## WHAT YOU SHOULD DO
The result should be every line of the listing that holds the word "делают".
[Start of section]
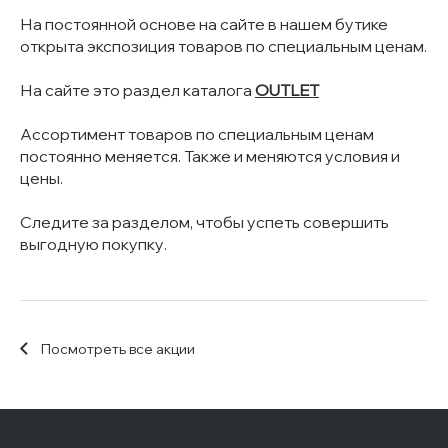
На постоянной основе на сайте в нашем бутике
открыта экспозиция товаров по специальным ценам.
На сайте это раздел каталога
OUTLET
Ассортимент товаров по специальным ценам
постоянно меняется. Также и меняются условия и
цены.
Следите за разделом, чтобы успеть совершить
выгодную покупку.
Посмотреть все акции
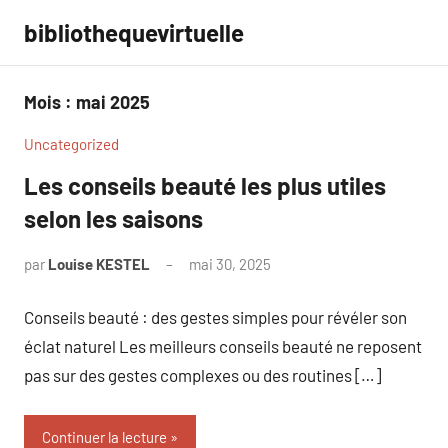
Aller
bibliothequevirtuelle
au
contenu
Mois :
mai 2025
Uncategorized
Les conseils beauté les plus utiles
selon les saisons
par
Louise KESTEL
mai 30, 2025
Aucun
commentaire
Conseils beauté : des gestes simples pour révéler son
éclat naturel Les meilleurs conseils beauté ne reposent
pas sur des gestes complexes ou des routines […]
Continuer la lecture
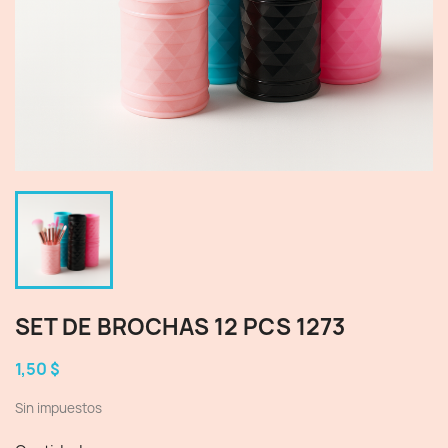
SET DE BROCHAS 12 PCS 1273
1,50 $
Sin impuestos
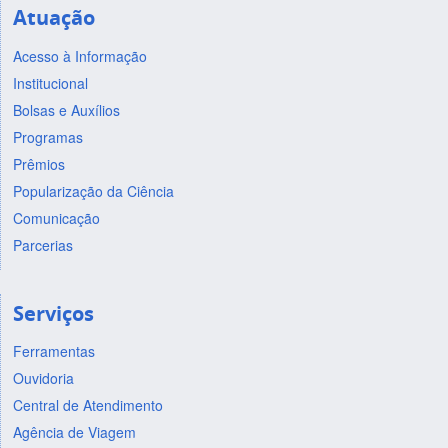
Atuação
Acesso à Informação
Institucional
Bolsas e Auxílios
Programas
Prêmios
Popularização da Ciência
Comunicação
Parcerias
Serviços
Ferramentas
Ouvidoria
Central de Atendimento
Agência de Viagem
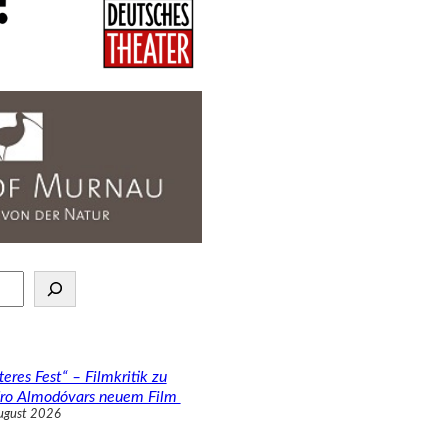
teres Fest“ – Filmkritik zu
ro Almodóvars neuem Film
ugust 2026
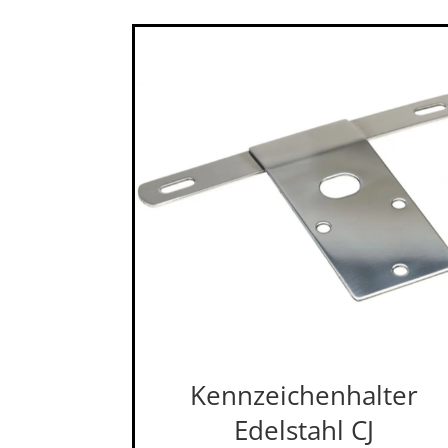
Kennzeichenhalter
Edelstahl CJ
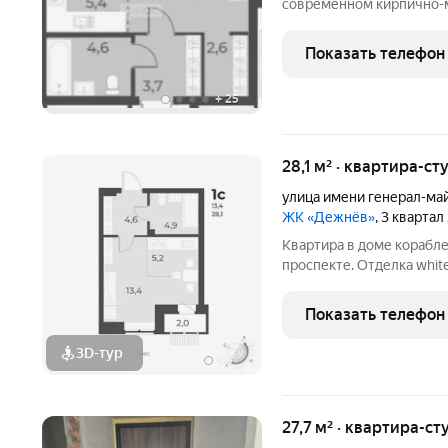
современном кирпично-м
на улице Генерал-майора 
стоит увидеть: Состояние White Box вы получ
Показать телефон
основу без
+
25
28,1 м² · квартира-ст
улица имени генерал-ма
ЖК «Дежнёв»
, 3 квартал
Квартира в доме корабл
проспекте. Отделка whit
установки кондиционера.
для фехтования и крытым
Показать телефон
тренажёрные
3D-тур
27,7 м² · квартира-ст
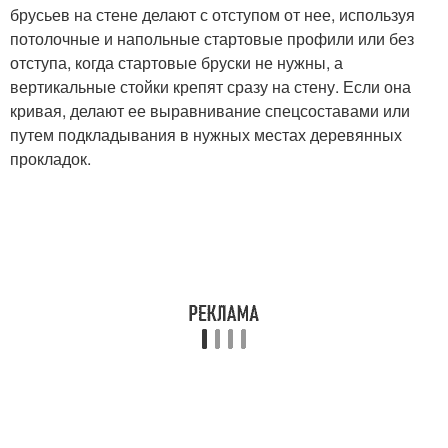
брусьев на стене делают с отступом от нее, используя
потолочные и напольные стартовые профили или без
отступа, когда стартовые бруски не нужны, а
вертикальные стойки крепят сразу на стену. Если она
кривая, делают ее выравнивание спецсоставами или
путем подкладывания в нужных местах деревянных
прокладок.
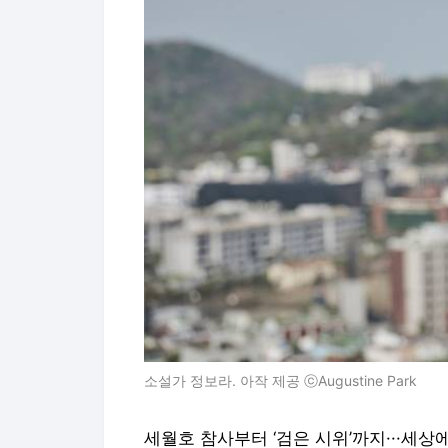
소설가 정보라. 아작 제공 ⓒAugustine Park
세월호 참사부터 ‘검은 시위’까지···세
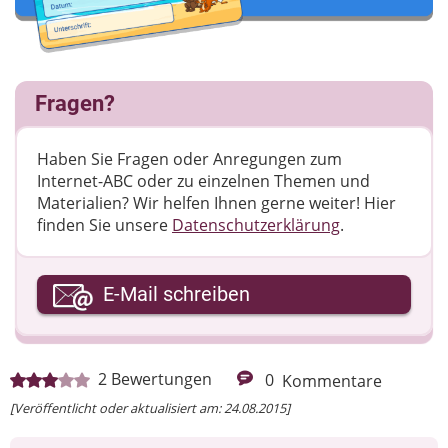
Fragen?
Haben Sie Fragen oder Anregungen zum
Internet-ABC oder zu einzelnen Themen und
Materialien? Wir helfen Ihnen gerne weiter! ​Hier
finden Sie unsere
Datenschutzerklärung
.
Ihre E-Mail-Adresse
E-Mail schreiben
Ihre Nachricht
2
Bewertungen
0
Kommentare
[Veröffentlicht oder aktualisiert am: 24.08.2015]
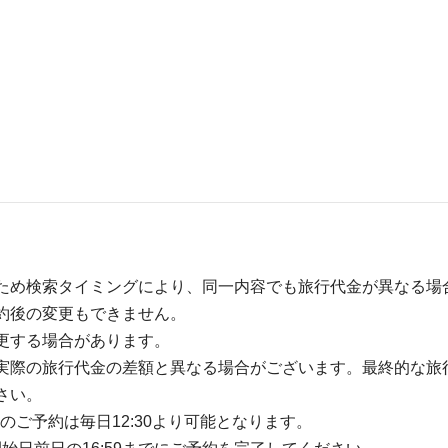
ため検索タイミングにより、同一内容でも旅行代金が異なる場
約後の変更もできません。
更する場合があります。
実際の旅行代金の差額と異なる場合がございます。最終的な旅
さい。
のご予約は毎日12:30より可能となります。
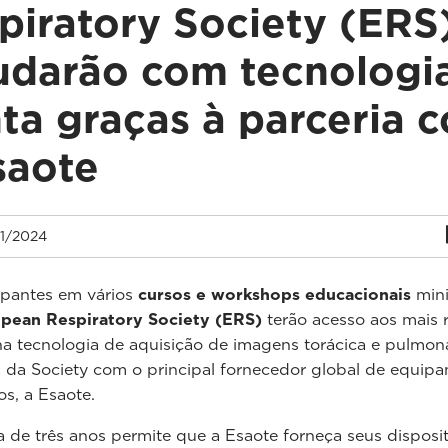
piratory Society (ERS
udarão com tecnologi
ta graças à parceria 
saote
1/2024
ipantes em vários
cursos e workshops educacionais
mini
pean Respiratory Society (ERS)
terão acesso aos mais 
a tecnologia de aquisição de imagens torácica e pulmona
a da Society com o principal fornecedor global de equip
s, a Esaote.
a de três anos permite que a Esaote forneça seus disposi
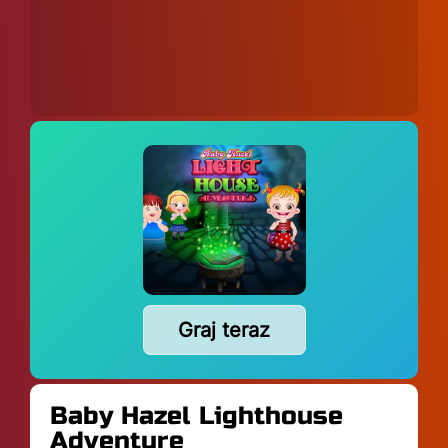
Graj teraz
Baby Hazel Lighthouse
Adventure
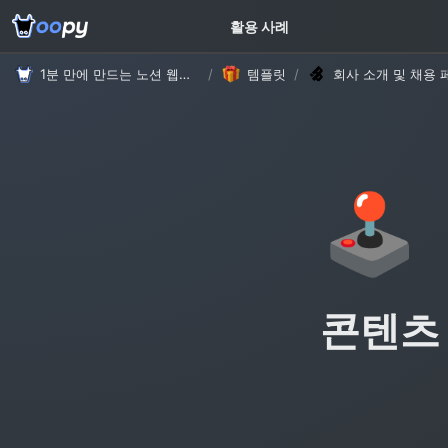
고객 가이드
활용 사례
1분 만에 만드는 노션 웹사이트, 우피!
/
템플릿
/
🕹️
콘텐츠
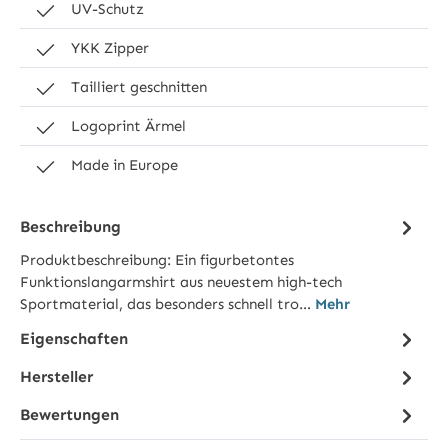
UV-Schutz
YKK Zipper
Tailliert geschnitten
Logoprint Ärmel
Made in Europe
Beschreibung
Produktbeschreibung: Ein figurbetontes
Funktionslangarmshirt aus neuestem high-tech
Sportmaterial, das besonders schnell tro…
Mehr
Eigenschaften
Hersteller
Bewertungen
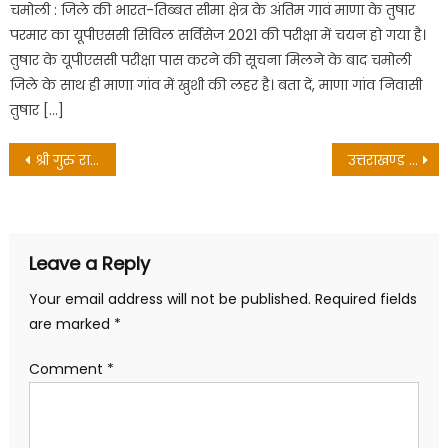
चमोली : जिले की भारत-तिब्बत सीमा क्षेत्र के अंतिम गावं माणा के तुषार
परमार का यूपीएससी सिविल सर्विसेज 2021 की परीक्षा में चयन हो गया है।
तुषार के यूपीएससी परीक्षा पास करने की सूचना मिलने के बाद चमोली
जिले के साथ ही माणा गांव में खुशी की लहर है। बता दें, माणा गांव निवासी
तुषार […]
Post
श्री गुरु राम राय विश्वविद्यालय के मीडिया एवं मासकॉम शोधार्थी शिखा मिश्रा को मिली पीएचडी की उपाधि
उत्तराखण्ड @25: सीएम धामी ने ‘बोधिसत्व विचार श्रृंखला एक नई सोच-एक नई पहल’ पुस्तक का किया विमोचन
navigation
Leave a Reply
Your email address will not be published.
Required fields
are marked
*
Comment
*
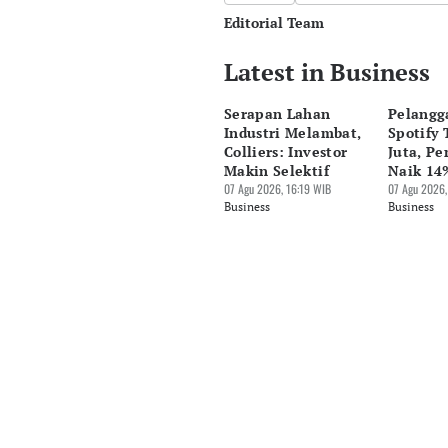
Editorial Team
Latest in Business
Editor
Pingit Aria
Serapan Lahan
Pelangg
Editor
Industri Melambat,
Spotify
Hendra Friana
Colliers: Investor
Juta, P
Makin Selektif
Naik 14
07 Agu 2026, 16:19 WIB
07 Agu 2026,
Business
Business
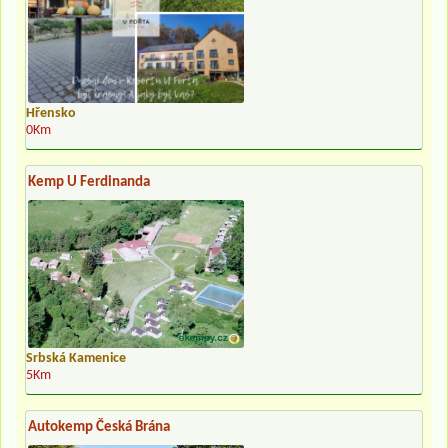
Hřensko
0Km
Kemp U Ferdinanda
Srbská Kamenice
5Km
Autokemp Česká Brána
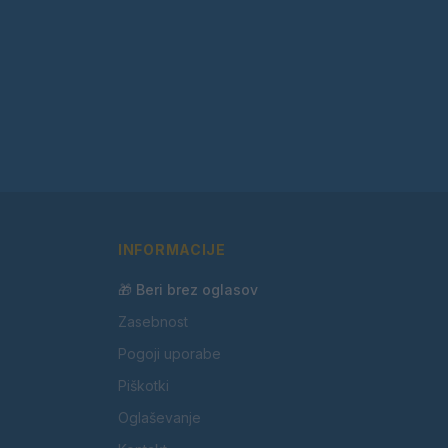
INFORMACIJE
🎁 Beri brez oglasov
Zasebnost
Pogoji uporabe
Piškotki
Oglaševanje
[End of section]
## RESULT OF THIS TASK
брусьев на стене делают с отступом от нее, используя
кривая, делают ее выравнивание спецсоставами или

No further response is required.